GAFLET

الغفلة

Hadis râvisinin zabt sıfatını yok eden kusurlardan biri.

Gaflet sözlükte “unutmak, farkına varmamak, terketmek; dalgınlık, ihmal” anlamlarına gelir. Zühul, sehiv ve nisyan kelimeleri de bazı mâna farklılıklarına rağmen gafletle eş anlamda kullanılır. Bir hadis terimi olarak gaflet, râvinin ezberleyerek veya yazarak hocasından aldığı hadisi dikkatsizlik yahut dalgınlık sebebiyle hatalı rivayet etmesidir. Hadiste görülen bu tür yanlışlara “galat” denir. Gaflet hastalık, cehâlet veya fizikî şartların elverişsizliği gibi râvinin elinde olmayan sebeplerden veya ihmalkârlık, gevşeklik ve dikkatsizlik gibi irade dahilindeki tutumlarından kaynaklanabilir.

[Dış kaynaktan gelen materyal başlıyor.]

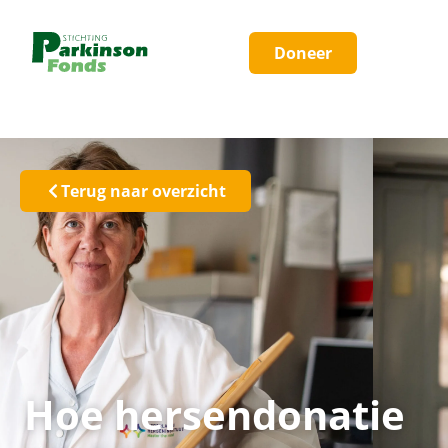
Doneer
Terug naar overzicht
Hoe hersendonatie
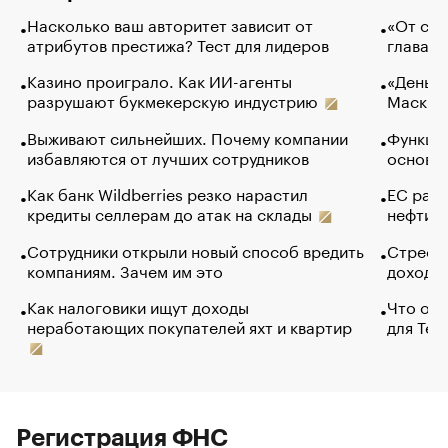
Насколько ваш авторитет зависит от
«От спо
атрибутов престижа? Тест для лидеров
глава к
Казино проиграло. Как ИИ-агенты
«Деньги
разрушают букмекерскую индустрию
Маск в 
Выживают сильнейших. Почему компании
Функции
избавляются от лучших сотрудников
основ э
Как банк Wildberries резко нарастил
ЕС раз
кредиты селлерам до атак на склады
нефти —
Сотрудники открыли новый способ вредить
Стресс 
компаниям. Зачем им это
доходов
Как налоговики ищут доходы
Что обв
неработающих покупателей яхт и квартир
для Tel
Регистрация ФНС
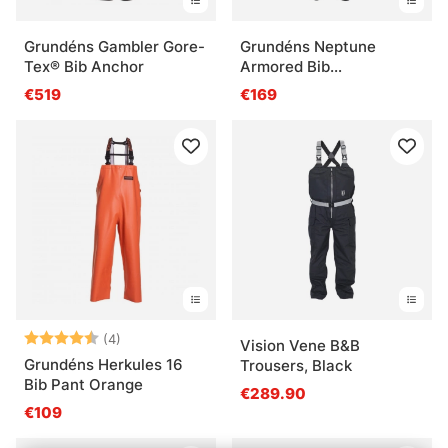
Grundéns Gambler Gore-
Grundéns Neptune
Tex® Bib Anchor
Armored Bib
Orange/Olive
€519
€169
Bewertung:
4.8 von 5 Sternen
(4)
Vision Vene B&B
Grundéns Herkules 16
Trousers, Black
Bib Pant Orange
€289.90
€109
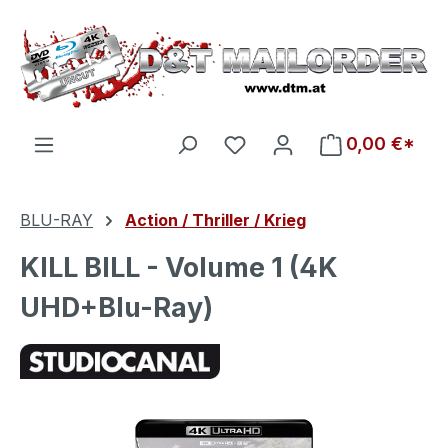
Zum Hauptinhalt springen
Du hast 0 Produkte auf d
0,00 €*
BLU-RAY
Action / Thriller / Krieg
KILL BILL - Volume 1 (4K
UHD+Blu-Ray)
Bildergalerie überspringen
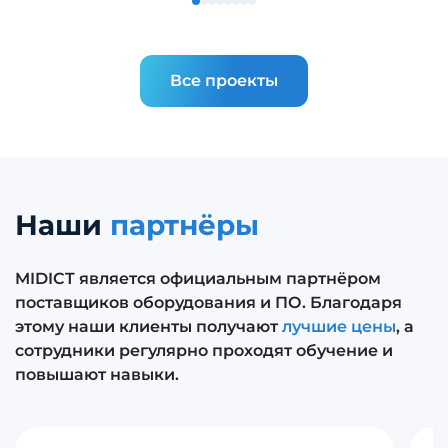
Все проекты
Наши
партнёры
MIDICT является официальным партнёром
поставщиков оборудования и ПО. Благодаря
этому наши клиенты получают
лучшие цены
, а
сотрудники регулярно проходят обучение и
повышают навыки.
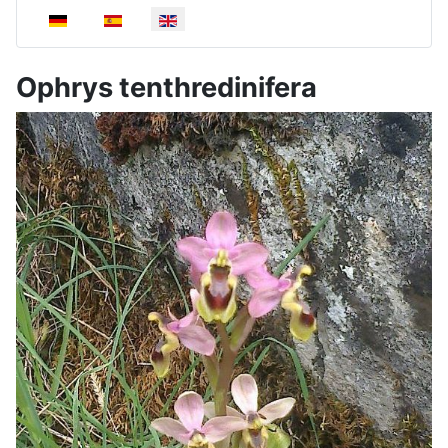
Select your language
Ophrys tenthredinifera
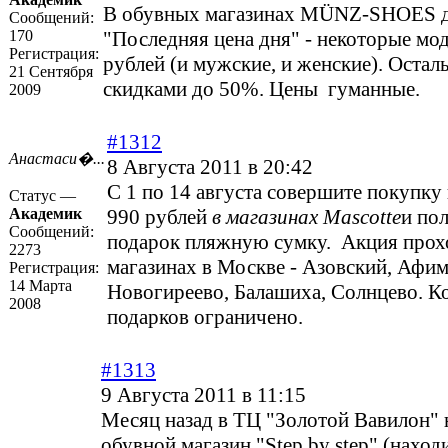
В обувных магазинах MÜNZ-SHOES д
Сообщений:
170
"Последняя цена дня" - некоторые мо
Регистрация:
рублей (и мужские, и женские). Остал
21 Сентября
скидками до 50%. Цены гуманные.
2009
#1312
Анастаси�...
8 Августа 2011 в 20:42
С 1 по 14 августа совершите покупку
Статус —
Академик
990 рублей
в магазинах Mascotte
и по
Сообщений:
подарок пляжную сумку. Акция прох
2273
магазинах в Москве - Азовский, Афим
Регистрация:
14 Марта
Новогиреево, Балашиха, Солнцево. К
2008
подарков ограничено.
#1313
9 Августа 2011 в 11:15
Месяц назад в ТЦ "Золотой Вавилон" 
обувной магазин "Step by step" (наход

İnsan gafletten tamamen uzak değildir. Bundan dolayı Abdullah b. Mübarek, “Yanlışlık yapmaktan kim kurtulabilir ki?” demiş; Yahya b. Maîn de, “Ben hadis rivayet edip de hata edene değil hata etmeyene şaşarım” sözüyle bu gerçeği ifade etmiştir. Bu durumu göz önüne alan hadis tenkitçileri, dikkatli bir hadis râvisinde bile bulunabilecek ölçüde gafleti müsamaha ile karşılamışlar, bir cerh sebebi olarak râvinin zabt sıfatını yok eden gafletin belli bir derecenin üstündeki gaflet olduğunu söylemişlerdir. Gaflet sebebiyle cerhettikleri râ-vilerin gafletteki aşırılık durumunu belirtmek için de “fartu’l-gafle, fuhşu’l-gafle, kesretü’l-gafle” tabirlerini kullanmışlardır. Ancak râvide aranan dikkat ölçüsünün tesbitinde tenkitçiler arasında farklı değerlendirmeler yapılmıştır. Bir râvide görülen gafletin müsamaha sınırları içinde olup olmadığı, onun rivayetlerinin aynı konuda güvenilir râvilerin rivayetleriyle bir araya getirilip mukayese edilmesi sonucunda anlaşılabilir. Bir râvinin rivayet ettiği hadisler, aynı hadisin başka râvilerce yapılan nakillerine mâkul görülemeyecek şekilde aykırı olmuş ve bu aykırılık tekerrür etmişse o râvi ilmî güvenilirliğini kaybeder ve mecruh sayılır. Güvenilir bir râvinin, yine güvenilir olan başka bir râvi tarafından yapılan rivayete aykırı rivayette bulunması her zaman gaflet sebebi olmayabilir. Zira aykırı gibi görünen rivayet diğerinde bulunmayan bir farklılığı ihtiva edebilir. Sikanın rivayetinde görülen ilâvenin makbul olup olmadığı hususu hadis usulünde ayrıca ele alınmıştır (bk. ZİYÂDETÜ’s-SİKA)


BİBLİYOGRAFYA:

Lisânü’l-’Arab, “ğfl” md.; Tehânevî, Keşşaf, I, 724; II, 1436-1437; Hatîb, el-Kifâye (nşr. Muhammed el-Hâfız et-Tîcânî), Kahire 1972, s. 233-234; İbnü’s-Salâh, Mukaddime, Beyrut 1398/1978, s. 50, 57, 8’l-103; İbn Hacer, Hadis Istılahları Hakkında Nuhbetü’l-fiker Şerhi (trc. Talât Koçyiğit), Ankara 1971, s. 69-71, 95; Sehâvî, Fethu’l-muğis, Kahire 1388/1968, I, 279-280, 328-333; Süyûtî, Tedrîbü’r-râvî, Kahire 1385/1966, I, 339-340; Radıyyüddin İbnü’l-Hanbelî, Kafvü’l-eser fî safvi Ǿulûmi’l-eser (nşr. Abdülfettâh Ebû Gudde), Beyrut 1408, s. 74-77; Zafer Ahmed et-Tehânevî, Kavâ’id fî Ǿulümi’l-hadîş, Beyrut 1397/1977, s. 19’l-198; Talât Koçyiğit, Hadis Istılahları, Ankara 1980, s. 76, 466-467.